Protein quality refers to the bioavailability, digestibility, and amino acid composition. It can be quantified based on the amount and profile of essential amino acids (EAAs) and the true ileal digestibility of the EAAs in the protein. In evaluating the quality, the protein density (the number of total calories ingested to achieve an intake of the daily requirement of all EAAs) should be taken in account, and the non-protein components (the amount and nature of fat carbohydrate and fiber), as well as the content of micronutrients. Meat proteins have better quality and, like all animal-based protein foods, occupy an important place in a healthy eating pattern.

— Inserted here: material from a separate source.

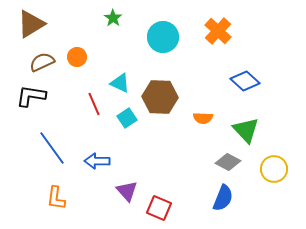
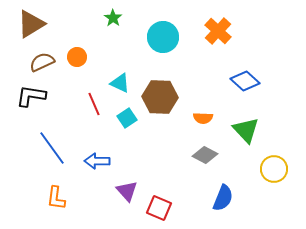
gray diamond: moved 23 px left, 7 px up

The recent IAAO method in determining protein and amino acid requirements in humans suggests these values: 1.2 g/kg in adults, 1.6 g/kg in children, 1.7-1.8 g/kg in pregnant women, 1.2-1.3 g/kg in older women, 1.7-2.2 g/kg for young bodybuilders, 1.8 and 1.5 g/kg for active male and female adolescents, 1.7-1.9 g/kg for lactating women and up to 2.0 g/kg/d or more in the case of acute or chronic disease. This recent application is novel and has significant implications for dietary protein intake recommendations globally.
As a more pertinent recommendation than minimum RDA, an acceptable macronutrient distribution range (AMDR) for protein has been set at 10-35% on daily energy intake. For healthy adults with ideal body weights, the recommended protein intake based on macronutrient considerations has thus been set at 1.4-2.0 g/kg/d.